Considering new types of matchmakers
Innovation that draws on social values is occurring on many levels and involving a growing number of actors. Today, ecosystems need to do more than match startups with incumbents. Given the scope and complexity of the challenges they face, they must include regulators and other government agencies, NGOs, and social activists. Improved sharing, learning, and networking are key prerequisites in making these complex systems work and deliver value.
Billing itself as “innovation ecosystems with purpose,” the platform Kickstart Innovation, discussed above, represents a new breed of ecosystem enabler specializing in setting up and accelerating networking and learning. Launched in Zurich in 2015, Kickstart is a zero-equity, multi-corporate platform that matches high-growth startups with established organizations. It also runs a scale-up program for later-stage startups with a goal to accelerate deep tech innovation and achieve sustainable and tangible results.
Science- and engineering-driven technologies have the potential to address humanity’s biggest challenges. They require unprecedented collaboration between established organizations and audacious entrepreneurs. Kickstart is thus committed to building an innovation ecosystem that brings high-growth startups, corporates, cities, foundations, and universities together.
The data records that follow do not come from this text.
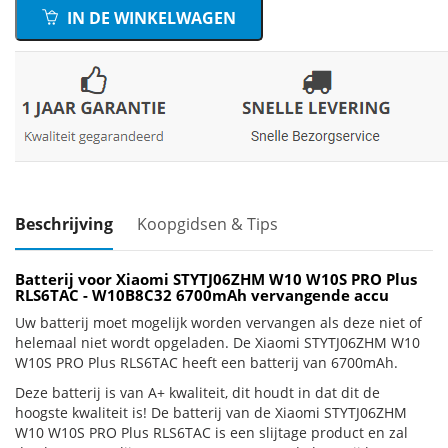
IN DE WINKELWAGEN
Beschrijving
Koopgidsen & Tips
Batterij voor Xiaomi STYTJ06ZHM W10 W10S PRO Plus
RLS6TAC - W10B8C32 6700mAh vervangende accu
Uw batterij moet mogelijk worden vervangen als deze niet of
helemaal niet wordt opgeladen. De Xiaomi STYTJ06ZHM W10
W10S PRO Plus RLS6TAC heeft een batterij van 6700mAh.
Deze batterij is van A+ kwaliteit, dit houdt in dat dit de
hoogste kwaliteit is! De batterij van de Xiaomi STYTJ06ZHM
W10 W10S PRO Plus RLS6TAC is een slijtage product en zal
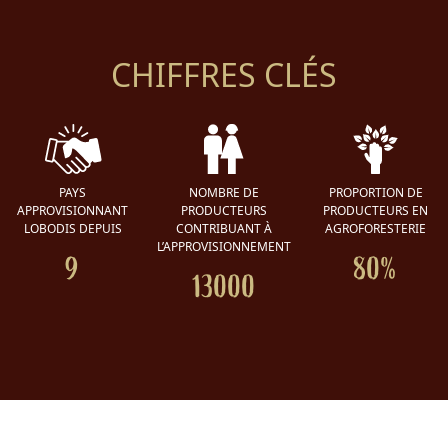
CHIFFRES CLÉS
PAYS
NOMBRE DE
PROPORTION DE
APPROVISIONNANT
PRODUCTEURS
PRODUCTEURS EN
LOBODIS DEPUIS
CONTRIBUANT À
AGROFORESTERIE
L’APPROVISIONNEMENT
9
80%
13000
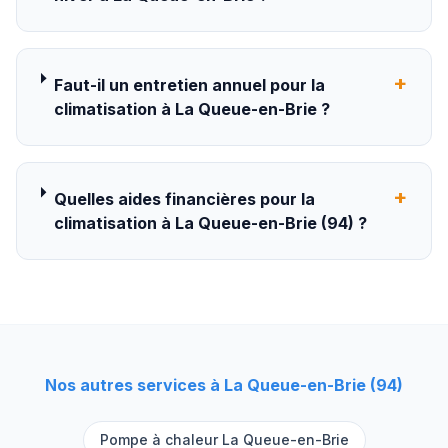
+
Faut-il un entretien annuel pour la
climatisation à La Queue-en-Brie ?
+
Quelles aides financières pour la
climatisation à La Queue-en-Brie (94) ?
Nos autres services à
La Queue-en-Brie
(
94
)
Pompe à chaleur
La Queue-en-Brie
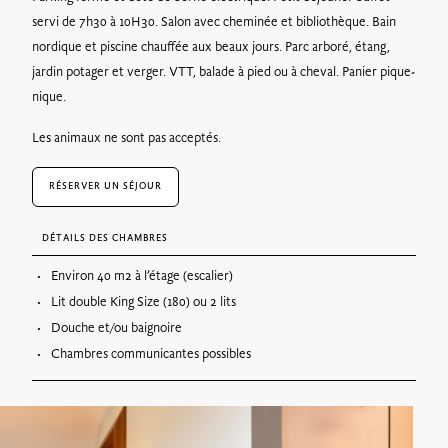
servi de 7h30 à 10H30. Salon avec cheminée et bibliothèque. Bain
nordique et piscine chauffée aux beaux jours. Parc arboré, étang,
jardin potager et verger. VTT, balade à pied ou à cheval. Panier pique-
nique.
Les animaux ne sont pas acceptés.
RÉSERVER UN SÉJOUR
DÉTAILS DES CHAMBRES
Environ 40 m2 à l’étage (escalier)
Lit double King Size (180) ou 2 lits
Douche et/ou baignoire
Chambres communicantes possibles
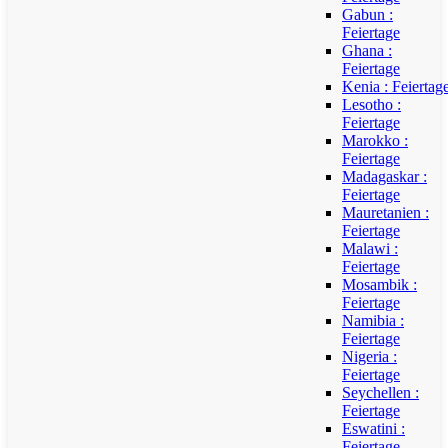
Gabun :
Feiertage
Ghana :
Feiertage
Kenia : Feiertag
Lesotho :
Feiertage
Marokko :
Feiertage
Madagaskar :
Feiertage
Mauretanien :
Feiertage
Malawi :
Feiertage
Mosambik :
Feiertage
Namibia :
Feiertage
Nigeria :
Feiertage
Seychellen :
Feiertage
Eswatini :
Feiertage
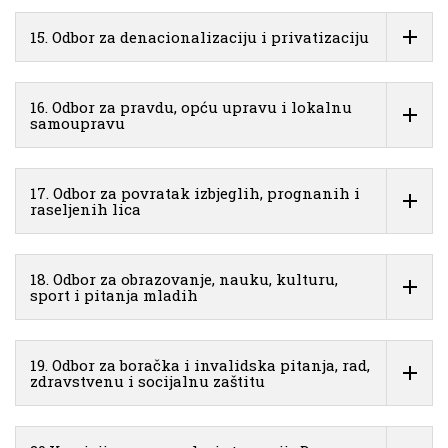
15. Odbor za denacionalizaciju i privatizaciju
16. Odbor za pravdu, opću upravu i lokalnu
samoupravu
17. Odbor za povratak izbjeglih, prognanih i
raseljenih lica
18. Odbor za obrazovanje, nauku, kulturu,
sport i pitanja mladih
19. Odbor za boračka i invalidska pitanja, rad,
zdravstvenu i socijalnu zaštitu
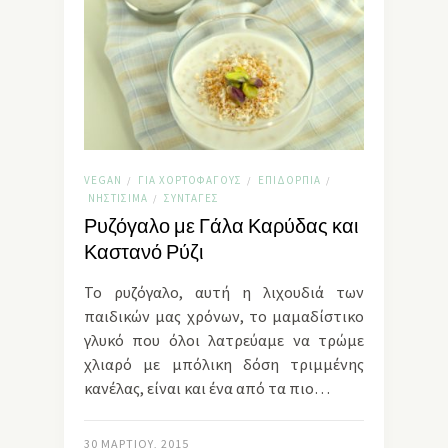
VEGAN
ΓΙΑ ΧΟΡΤΟΦΆΓΟΥΣ
ΕΠΙΔΌΡΠΙΑ
/
/
/
ΝΗΣΤΊΣΙΜΑ
ΣΥΝΤΑΓΈΣ
/
Ρυζόγαλο με Γάλα Καρύδας και
Καστανό Ρύζι
Το ρυζόγαλο, αυτή η λιχουδιά των
παιδικών μας χρόνων, το μαμαδίστικο
γλυκό που όλοι λατρεύαμε να τρώμε
χλιαρό με μπόλικη δόση τριμμένης
κανέλας, είναι και ένα από τα πιο…
30 ΜΑΡΤΊΟΥ, 2015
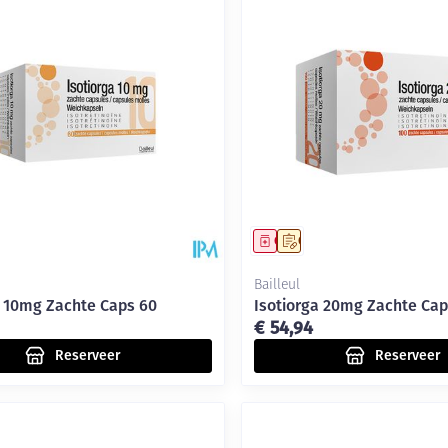
middel
voorschrift
Geneesmiddel
Op voorschrift
Bailleul
a 10mg Zachte Caps 60
Isotiorga 20mg Zachte Cap
€ 54,94
Reserveer
Reserveer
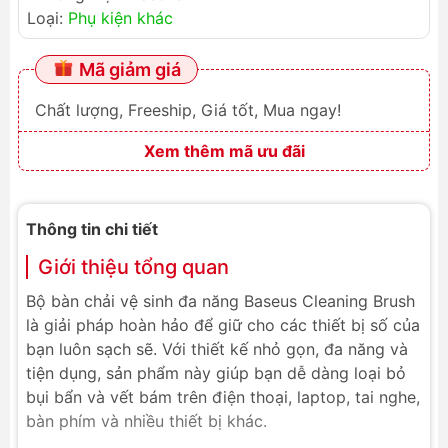
Loại:
Phụ kiện khác
Mã giảm giá
Chất lượng, Freeship, Giá tốt, Mua ngay!
Xem thêm mã ưu đãi
Thông tin chi tiết
Giới thiệu tổng quan
Bộ bàn chải vệ sinh đa năng Baseus Cleaning Brush
là giải pháp hoàn hảo để giữ cho các thiết bị số của
bạn luôn sạch sẽ. Với thiết kế nhỏ gọn, đa năng và
tiện dụng, sản phẩm này giúp bạn dễ dàng loại bỏ
bụi bẩn và vết bám trên điện thoại, laptop, tai nghe,
bàn phím và nhiều thiết bị khác.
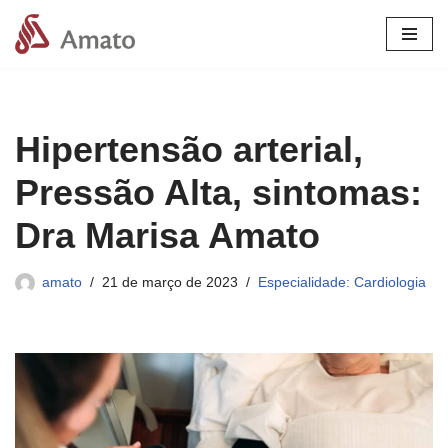
Pular
para
o
conteúdo
Hipertensão arterial,
Pressão Alta, sintomas:
Dra Marisa Amato
amato
21 de março de 2023
Especialidade: Cardiologia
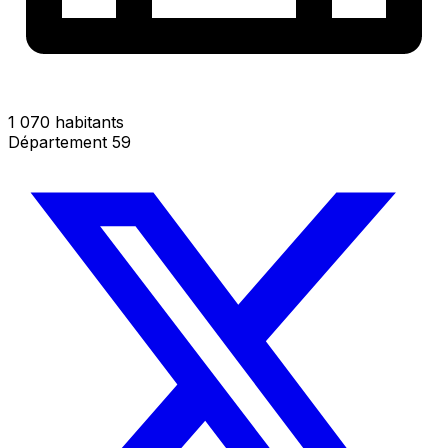
1 070 habitants
Département 59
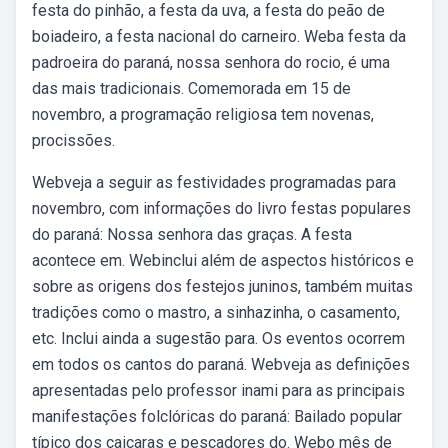
festa do pinhão, a festa da uva, a festa do peão de
boiadeiro, a festa nacional do carneiro. Weba festa da
padroeira do paraná, nossa senhora do rocio, é uma
das mais tradicionais. Comemorada em 15 de
novembro, a programação religiosa tem novenas,
procissões.
Webveja a seguir as festividades programadas para
novembro, com informações do livro festas populares
do paraná: Nossa senhora das graças. A festa
acontece em. Webinclui além de aspectos históricos e
sobre as origens dos festejos juninos, também muitas
tradições como o mastro, a sinhazinha, o casamento,
etc. Inclui ainda a sugestão para. Os eventos ocorrem
em todos os cantos do paraná. Webveja as definições
apresentadas pelo professor inami para as principais
manifestações folclóricas do paraná: Bailado popular
típico dos caiçaras e pescadores do. Webo mês de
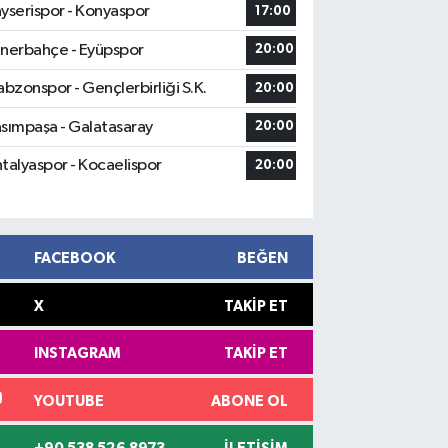
yserispor - Konyaspor
17:00
nerbahçe - Eyüpspor
20:00
abzonspor - Gençlerbirliği S.K.
20:00
sımpaşa - Galatasaray
20:00
talyaspor - Kocaelispor
20:00
FACEBOOK
BEĞEN
X
TAKIP ET
INSTAGRAM
TAKIP ET
YOUTUBE
ABONE OL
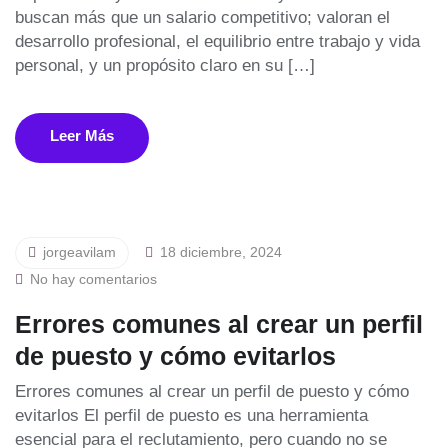
buscan más que un salario competitivo; valoran el
desarrollo profesional, el equilibrio entre trabajo y vida
personal, y un propósito claro en su […]
Leer Más
jorgeavilam
18 diciembre, 2024
No hay comentarios
Errores comunes al crear un perfil
de puesto y cómo evitarlos
Errores comunes al crear un perfil de puesto y cómo
evitarlos El perfil de puesto es una herramienta
esencial para el reclutamiento, pero cuando no se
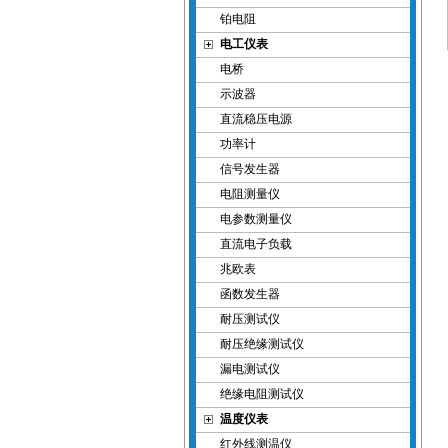
铂电阻
电工仪表
电桥
示波器
直流稳压电源
功率计
信号发生器
电阻测量仪
电参数测量仪
直流电子负载
兆欧表
函数发生器
耐压测试仪
耐压绝缘测试仪
漏电测试仪
绝缘电阻测试仪
温度仪表
红外线测温仪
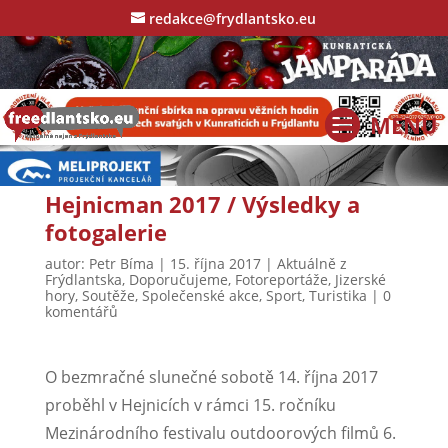
redakce@frydlantsko.eu
Hejnicman 2017 / Výsledky a
fotogalerie
autor:
Petr Bíma
|
15. října 2017
|
Aktuálně z
Frýdlantska
,
Doporučujeme
,
Fotoreportáže
,
Jizerské
hory
,
Soutěže
,
Společenské akce
,
Sport
,
Turistika
|
0
komentářů
O bezmračné slunečné sobotě 14. října 2017
proběhl v Hejnicích v rámci 15. ročníku
Mezinárodního festivalu outdoorových filmů 6.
The company takes a phased approach to what it describes as fast-forwarding the innovation process. Its founders believe that high-impact collaboration needs to be construed and executed in stages rather than as a single exercise, because each stage merits different types of attention, tools, and frameworks.
In practical terms, Kickstart selects, encourages, and coaches entrepreneurship as well as intrapreneurship teams to remain agile, competitive, and relevant. It supports them in reaching their milestones faster. Kickstart has been building its own ecosystem of collaboration support, complete with alumni, coaches, and other specialists, which can be activated at different junctures in the collaboration process. Its goal is to strengthen awareness of the many differences among ecosystem players, such as resources, timelines, key performance indicators (KPIs), and vocabulary. These differences can be formidable: for example, whereas a digital startup’s outlook is fixed on next week, a smart city as its partner continues to think in terms of years, if not decades. Kickstart works toward bridging the corporate mindset of tapping the ecosystem for a predefined need and the startup goal of aiming for instant traction and big results.
Constructive collaboration
Disruption, the digital revolution, covid-19—in aggregate, these factors have blurred and, in some cases, dissolved the boundaries between organizations, segments, and entire industries. As a result, innovation ecosystems are emerging as the dominant paradigm for corporate innovation. Yet, because of the fundamental disparities embedded in their structures, ecosystems are difficult to form and initiate, let alone sustain. The people-centric, values-driven, and purposeful approaches described here will help managers patiently design, nurture, and accelerate innovation ecosystems as powerful vehicles of value creation as well as of cultural and organizational change.